- **WORK TO BE COMPLETED**: Include the line containing "Hidup Urban yang Ramah Bumi &" and all lines before it, repeated exactly from the listing below, without pictures.

=== SUPPLIED RECORDS ===

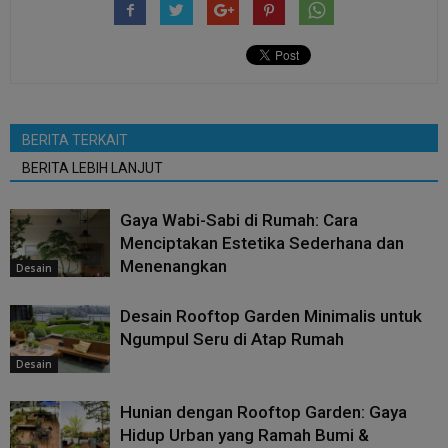
BERITA TERKAIT
BERITA LEBIH LANJUT
Gaya Wabi-Sabi di Rumah: Cara
Menciptakan Estetika Sederhana dan
Menenangkan
Desain
Desain Rooftop Garden Minimalis untuk
Ngumpul Seru di Atap Rumah
Desain
Hunian dengan Rooftop Garden: Gaya
Hidup Urban yang Ramah Bumi &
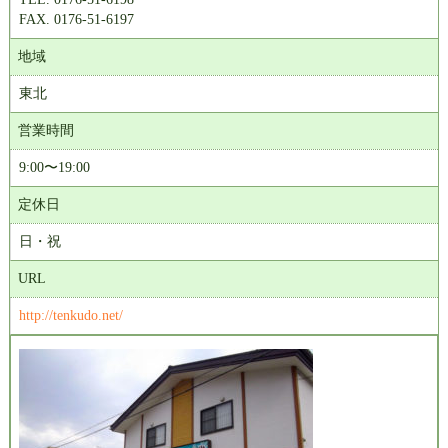
FAX. 0176-51-6197
地域
東北
営業時間
9:00〜19:00
定休日
日・祝
URL
http://tenkudo.net/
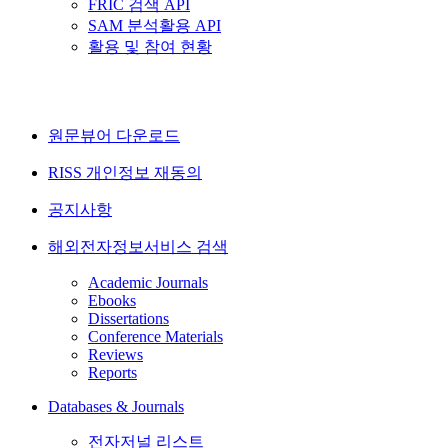
FRIC 검색 API
SAM 분석활용 API
활용 및 참여 현황
원문뷰어 다운로드
RISS 개인정보 재동의
공지사항
해외전자정보서비스 검색
Academic Journals
Ebooks
Dissertations
Conference Materials
Reviews
Reports
Databases & Journals
전자저널 리스트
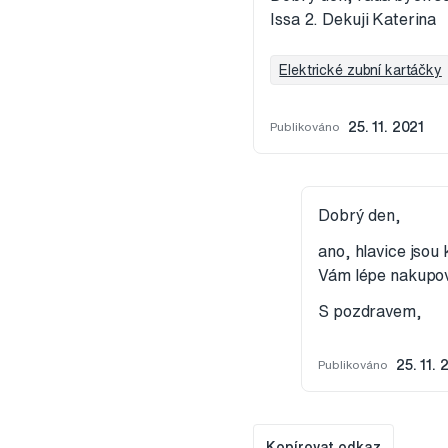
Issa 2. Dekuji Katerina
Elektrické zubní kartáčky
Publikováno
25. 11. 2021
Dobrý den,
ano, hlavice jsou
Vám lépe nakupov
S pozdravem,
Publikováno
25. 11. 
Kopírovat odkaz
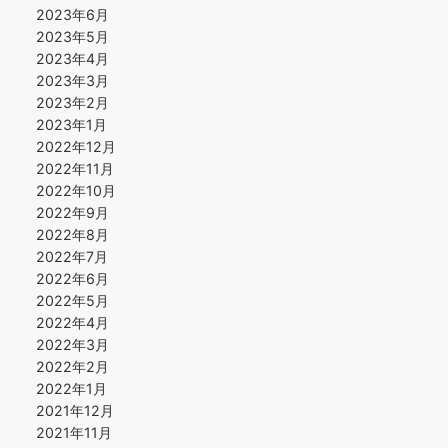
2023年6月
2023年5月
2023年4月
2023年3月
2023年2月
2023年1月
2022年12月
2022年11月
2022年10月
2022年9月
2022年8月
2022年7月
2022年6月
2022年5月
2022年4月
2022年3月
2022年2月
2022年1月
2021年12月
2021年11月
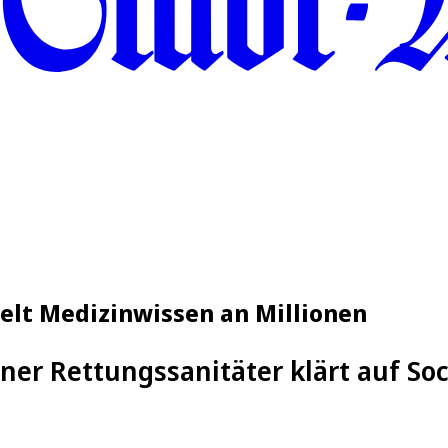
elt Medizinwissen an Millionen
ner Rettungssanitäter klärt auf Soc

===

- **RESPONSE**:
BERITA TERKAIT
BERITA LEBIH LANJUT
Gaya Wabi-Sabi di Rumah: Cara
Menciptakan Estetika Sederhana dan
Menenangkan
Desain
Desain Rooftop Garden Minimalis untuk
Ngumpul Seru di Atap Rumah
Desain
Hunian dengan Rooftop Garden: Gaya
Hidup Urban yang Ramah Bumi &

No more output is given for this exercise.